多分嘘つけない性格なんだろうけど、打首にされるかと思って血の気が引いた。この女王様はかなり温厚な性格なようで、魔王呼ばわりした俺たちを客人として王城の応接間に招待してくれた。


「この町に来たのは初めてですか?」


「そうだな!こんな綺麗で整った町並みは前世でも見たことないぞ!」


「でも女王様なのにこんな怪しい俺たちと一緒にいていいのか?」


「本当にご存じないのですか?…私に触れられる生物など存在しません。」


「?」


「どうしてだ?言葉は届くのにな!」


「私の魔法は近付くもの全てを捻り潰す呪われた魔法。原初の刻印、歪ですから」


そういえば淵帝は原初の刻印持ちだっていってたっけ。そんなに強力な魔法なのだろうか。


「例えばそこの花瓶の花をこちらに投げてみてください」


「わかった!!」


「おい!なんの躊躇いもなしに投げるな!!…って」


凄まじい反応速度で投げられた一本の美しい花は、女王に当たる直前で捻れ、圧縮されて小さな玉のようになって机に落ちた。


「害意のあるものに自動で作動します。任意でもできますけどね」


「俺もこうなるってこと?」


「例外なくそうなりますね」


「ははは!これは確かに安全だな!不便そうだけどな!」


なるほど、これはあまりにも強い魔法だ。これがもし竜帝の力だったらと思うとゾッとする。


「それで…私になにか用があるのでしょう?」


「あぁ!魔王かどうか聴きに来ただけだ!世話になった!」


「…本当にそれだけでここまで来たのですか?」


「あぁ!世話になった!」


「本当にごめんなさい」


部屋まで案内してもらっておいてカスみたいな要件でほんとすみません。


「大丈夫ですよ。ところでその魔王というのも言葉は文献で見かけましたが、現実にいるのですか?」


「女神様がそう言ってたからな!」


「女神様…本当に実在しただなんて…その方には会えるのですか?」


「わからない!多分魔王を倒したら会えると思う!!」


「そうですか…」


王女様は女神に会いたいのだろうか。というか、女神という概念があったのか。


「その文献って俺たちでも見れますか?」


「?えぇ、町の図書館にいくつか置いてありますよ」


「なるほど…ではそろそろ行きますね。俺たちの話聞いてくれてありがとうございました。

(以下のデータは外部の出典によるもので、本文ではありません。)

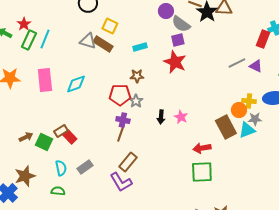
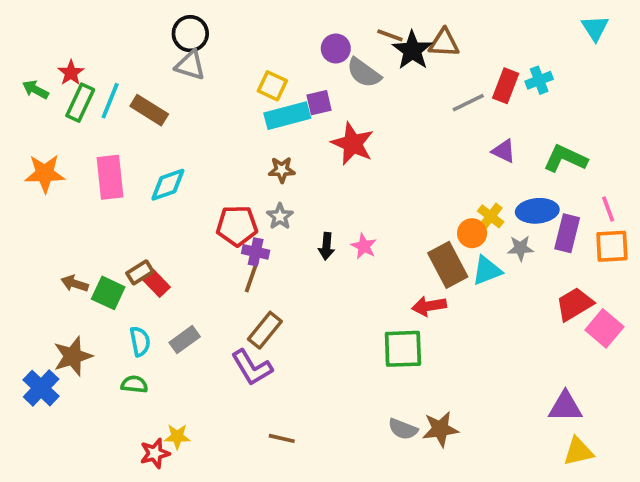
yellow square: (110, 26) -> (272, 86), moved
red rectangle: (263, 39) -> (506, 86), moved
purple square: (178, 40) -> (319, 103), moved
gray triangle: (88, 41) -> (190, 65), moved
brown rectangle: (103, 44) -> (149, 110), moved
cyan rectangle: (140, 47) -> (287, 116), size x1.6
gray line: (237, 63) -> (468, 103), moved
red pentagon: (120, 95) -> (237, 226), moved
yellow cross: (249, 101) -> (491, 216), turned 32
gray star: (255, 119) -> (520, 248), moved
brown arrow: (26, 137) -> (75, 284), turned -136
red arrow: (202, 148) -> (429, 306), moved

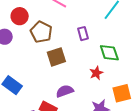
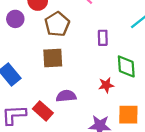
brown square: (56, 57) -> (53, 58), moved

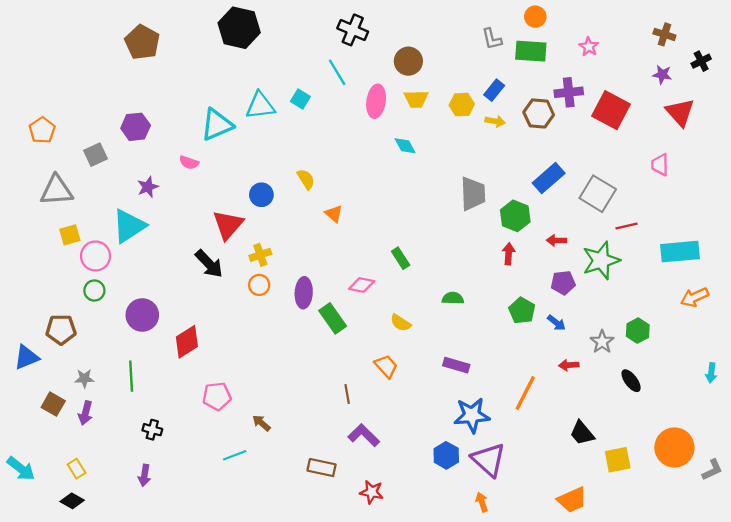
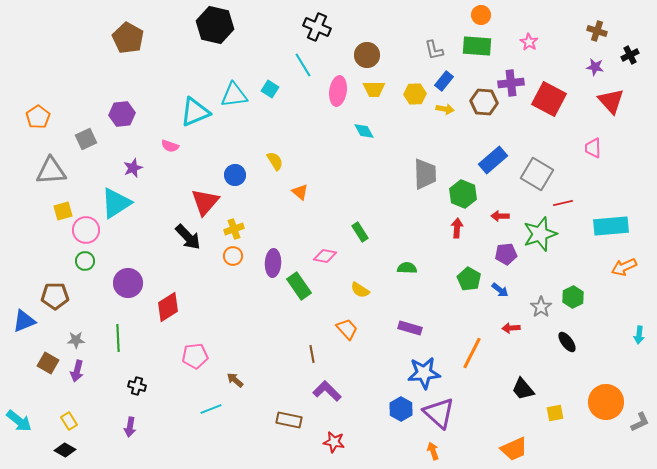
gray L-shape: (492, 39) -> (434, 50), moved
yellow square: (618, 460) -> (555, 413), size x0.7

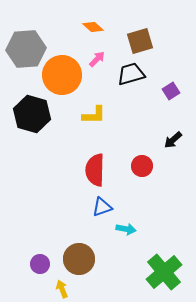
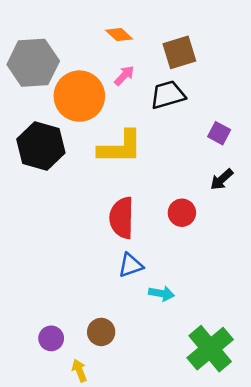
purple square: (171, 91) -> (219, 133), moved, turned -30
yellow L-shape: (94, 115) -> (120, 147), size x1.5
brown circle: (79, 259) -> (101, 332), size x0.7

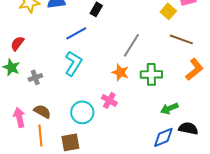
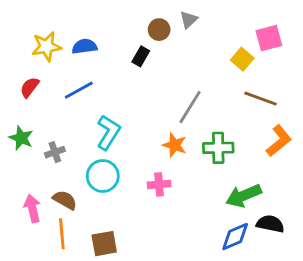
blue line: (76, 33) -> (79, 90), moved
red semicircle: (17, 43) -> (30, 87), moved
pink cross: (109, 100) -> (159, 184), turned -35
green arrow: (169, 108) -> (244, 196), size x1.4
cyan circle: (82, 112) -> (103, 176), moved

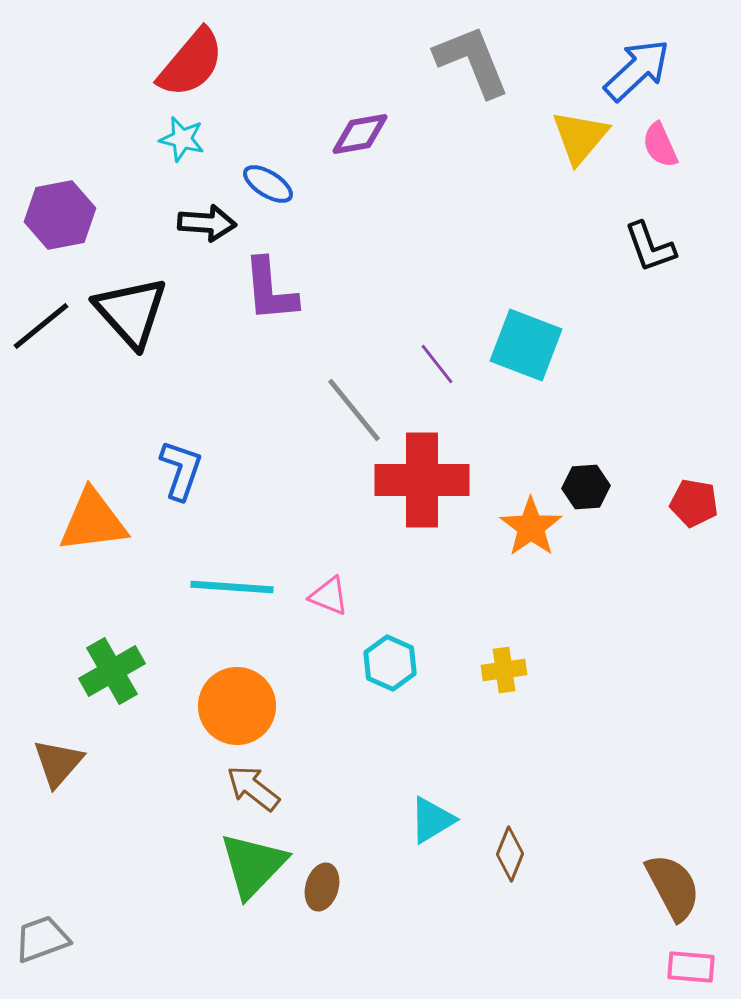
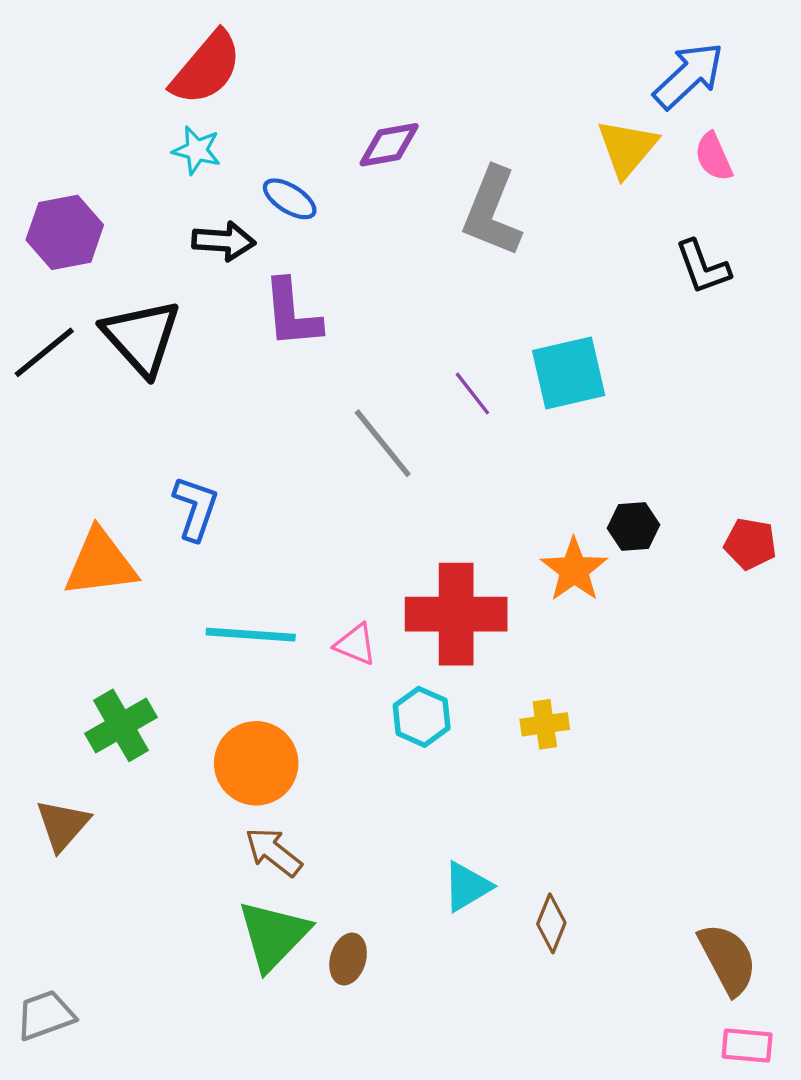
gray L-shape: (472, 61) -> (492, 212), moved, turned -136
cyan square: (526, 345) -> (569, 373), turned -34
red cross: (422, 480) -> (456, 614), moved

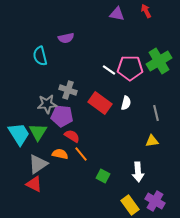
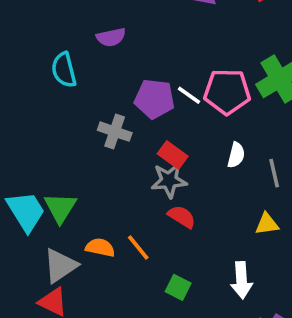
red rectangle: (100, 103) -> (173, 155), size x0.7
white semicircle: (126, 103) -> (236, 155), moved
gray star: (47, 104) -> (169, 180), moved
purple pentagon: (62, 116) -> (155, 99), moved
red semicircle: (72, 136) -> (182, 217), moved

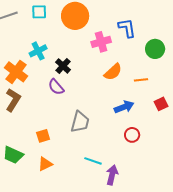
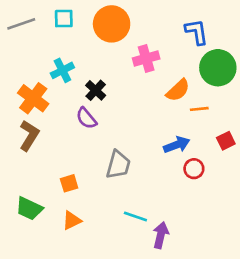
blue L-shape: (127, 28) -> (197, 32), moved
green circle: (155, 49) -> (218, 68), size x1.4
orange semicircle: (113, 72) -> (178, 90), moved
red circle: (132, 135) -> (194, 169), moved

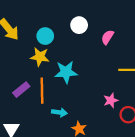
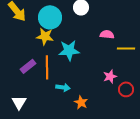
cyan circle: (45, 36) -> (50, 17), size x1.5
pink semicircle: (107, 37) -> (107, 34), moved, turned 64

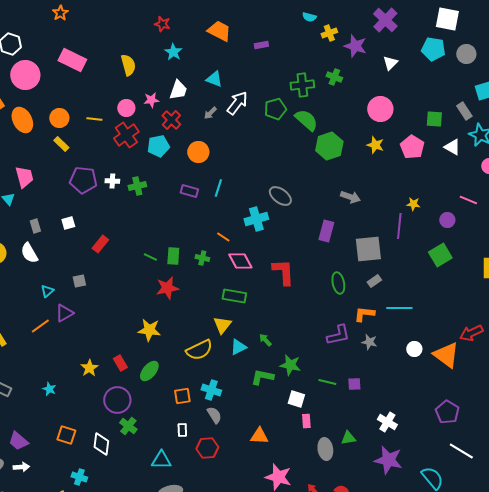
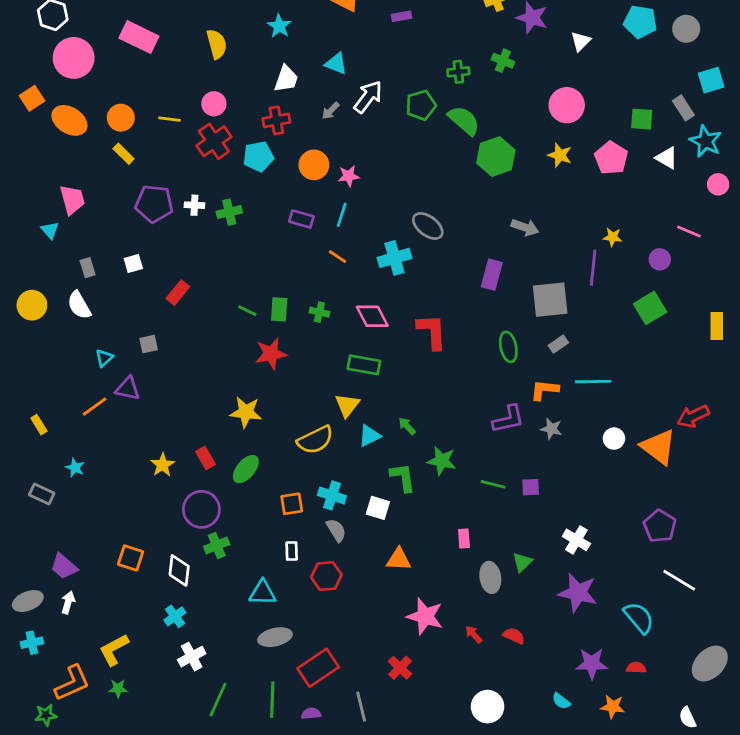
green cross: (302, 85) -> (458, 72), size x0.7
pink star: (151, 100) -> (349, 176), moved
orange ellipse: (22, 120) -> (69, 120), turned -30
red cross: (171, 120) -> (276, 120), turned 36
orange line: (223, 237) -> (338, 257), moved
purple triangle: (64, 313) -> (128, 389), turned 42
green L-shape: (262, 377) -> (403, 477), turned 70
cyan star: (49, 389) -> (75, 468), moved
white square: (296, 399) -> (378, 508), moved
green cross: (128, 426) -> (217, 545), turned 30
green triangle: (348, 438) -> (522, 562), turned -35
white arrow: (21, 467) -> (68, 602), turned -70
cyan cross: (79, 477) -> (175, 616), moved, turned 35

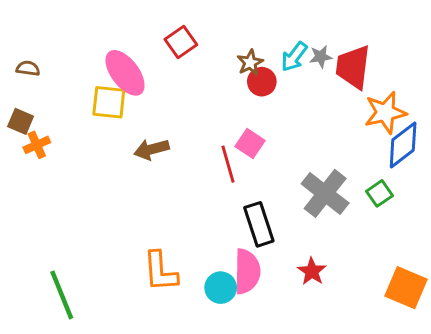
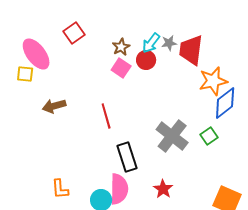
red circle: (262, 82) -> (146, 60), moved
yellow square: (109, 102) -> (25, 74), size x0.7
pink square: (250, 143) -> (121, 68), moved
orange L-shape: (160, 271) -> (60, 189), size x0.7

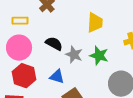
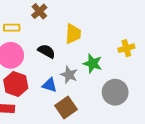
yellow trapezoid: (95, 23) -> (73, 34), moved
gray star: (74, 55) -> (69, 75), moved

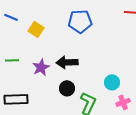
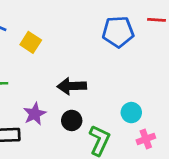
blue pentagon: (80, 21) -> (118, 32), moved
purple star: (41, 67) -> (35, 114), moved

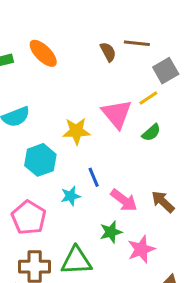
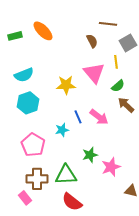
brown semicircle: (108, 52) -> (92, 41), moved
yellow line: (148, 98) -> (116, 62), turned -64
cyan hexagon: (40, 160) -> (28, 103), moved
pink arrow: (124, 200) -> (99, 117), moved
brown arrow: (163, 202) -> (126, 105), moved

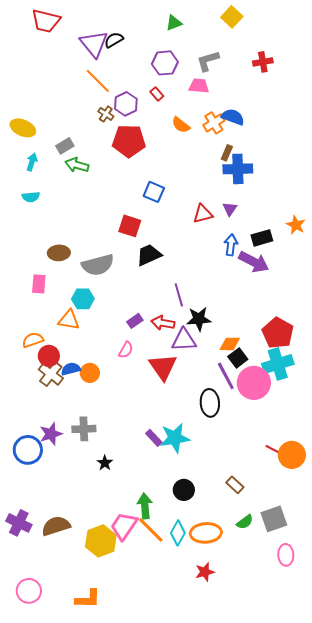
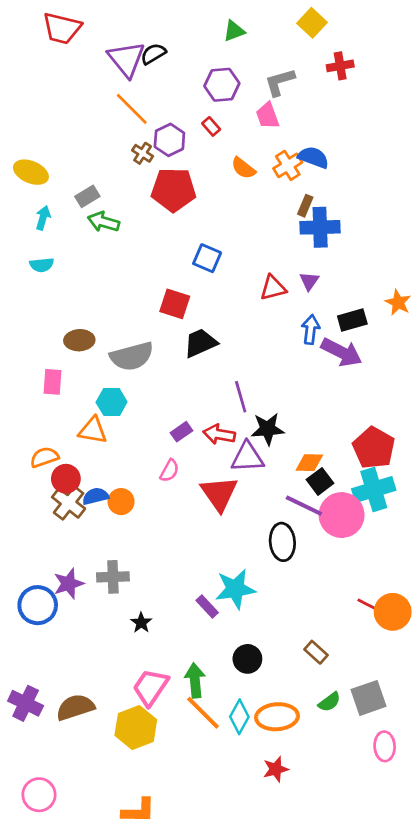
red cross: (263, 62) -> (340, 66), moved
pink trapezoid: (199, 86) -> (268, 116), turned -115
purple line: (226, 376) -> (304, 506), turned -36
purple rectangle: (154, 438) -> (207, 606), moved
pink trapezoid: (124, 526) -> (151, 687), moved
orange L-shape: (88, 599) -> (139, 811), moved

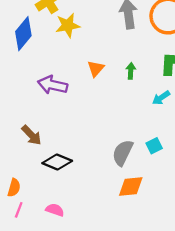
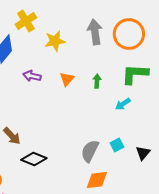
yellow star: (68, 25) -> (55, 41), moved
purple arrow: (53, 85) -> (32, 76), moved, size x0.7

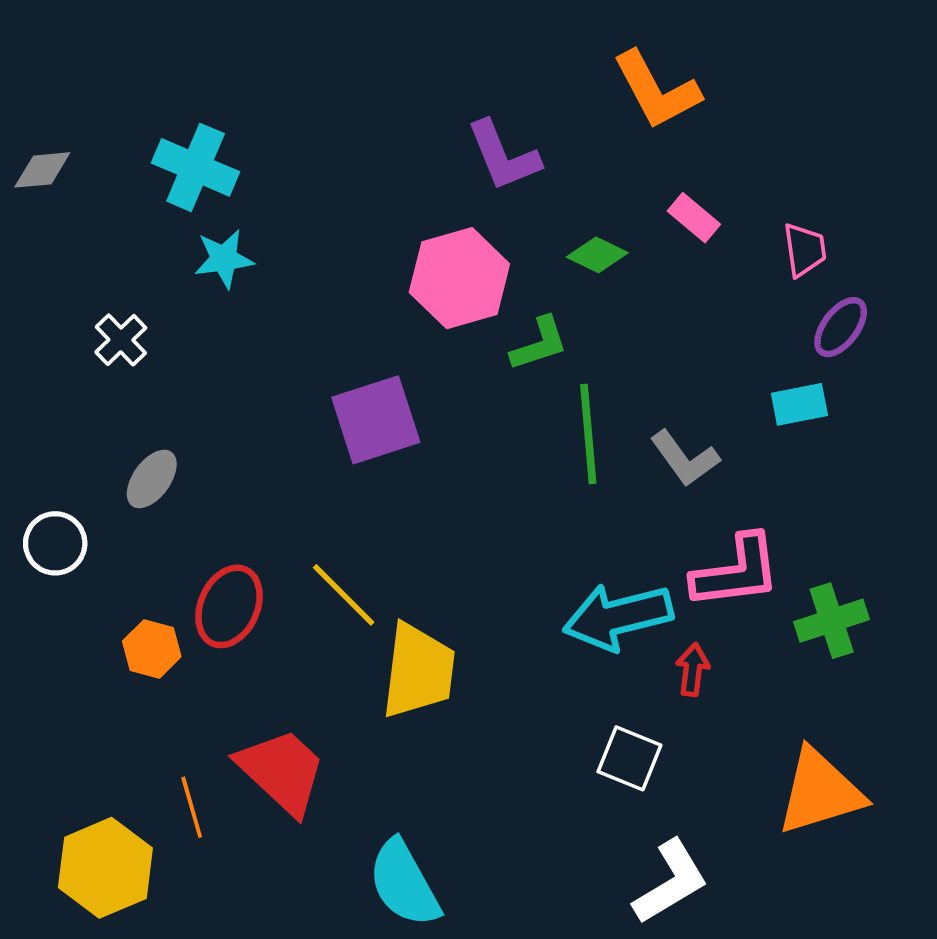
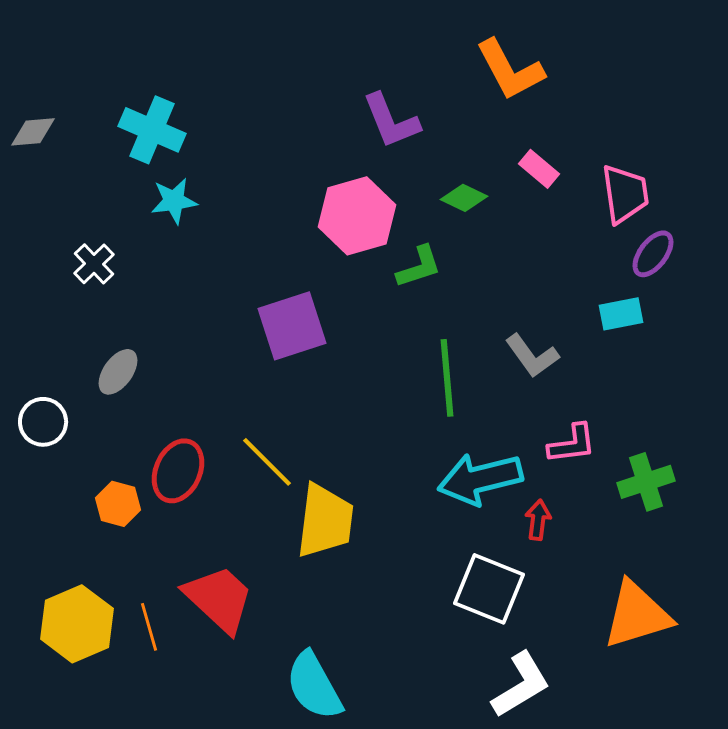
pink trapezoid: (805, 250) -> (625, 194), size x1.4
green line: (588, 434) -> (447, 378), moved
pink L-shape: (736, 572) -> (572, 444), size x0.7
white square: (629, 758) -> (489, 589), size x1.4
yellow hexagon: (105, 868) -> (77, 624), moved

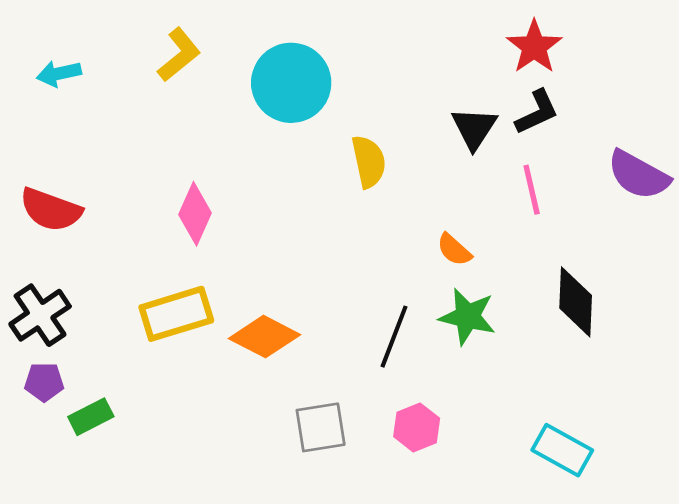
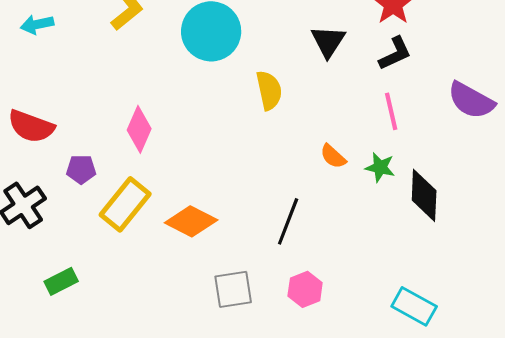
black triangle: (474, 128) -> (328, 41), moved
yellow rectangle: (176, 314) -> (125, 204), turned -34
green star: (467, 317) -> (380, 167), moved, size x0.7
purple pentagon: (44, 382) -> (81, 169), moved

」


「ありがとうございました!!!」


「そうですか、解決したようでなによりです。私としても息抜きには良い時間でした。どうぞこの町を楽しんでいってください」


すごくトントン拍子に物事が進んでいる。何か起きそうで怖いが止まっているわけにもいかない。


「いい人でよかったな!次はどこに行くんだ!?」


「次は図書館にいこう。魔王の話を探すんだろ?」


「わかった!」


かなりでかい図書館についた。懐かしい本の匂いがする。前世で少し読んでいたが、本はこの世界では初めて見る。ここまで懐かしさを感じるとは。


「ヒイロはあっちを探してくれ」


「…わかった!」


なんか返事に間があったけど、顔は悲しそうな雰囲気ではないので今は気にしなくてよさそうだ。


「本って色々あるんだなぁ」


魔法の使い方、歴史、魔物図鑑、宗教、魔王…


「あるじゃん。やったぜ」


魔王という文字が書かれた本を見つけたので手に取った。やはり歴史書の棚の列にあり、図鑑に比べてだいぶ薄く、そこには魔王を模したであろう図も描かれていた。しかし、読んでも読んでも魔王自体の解説がアバウトな上になぜか物語形式で、結局魔王は出てこなかった。


「面白くはあったけどなぁ…」


「アマネ!こっちにもあったぞ!!!」


「図書館では静かにな」


「ワカッタ」


ヒイロが持ってきた本には魔王の能力や戦い方が、これまた物語形式で書かれていた。魔王の図を見た限りでは角が生えていて、マントのようなものを羽織り、筋骨隆々であった。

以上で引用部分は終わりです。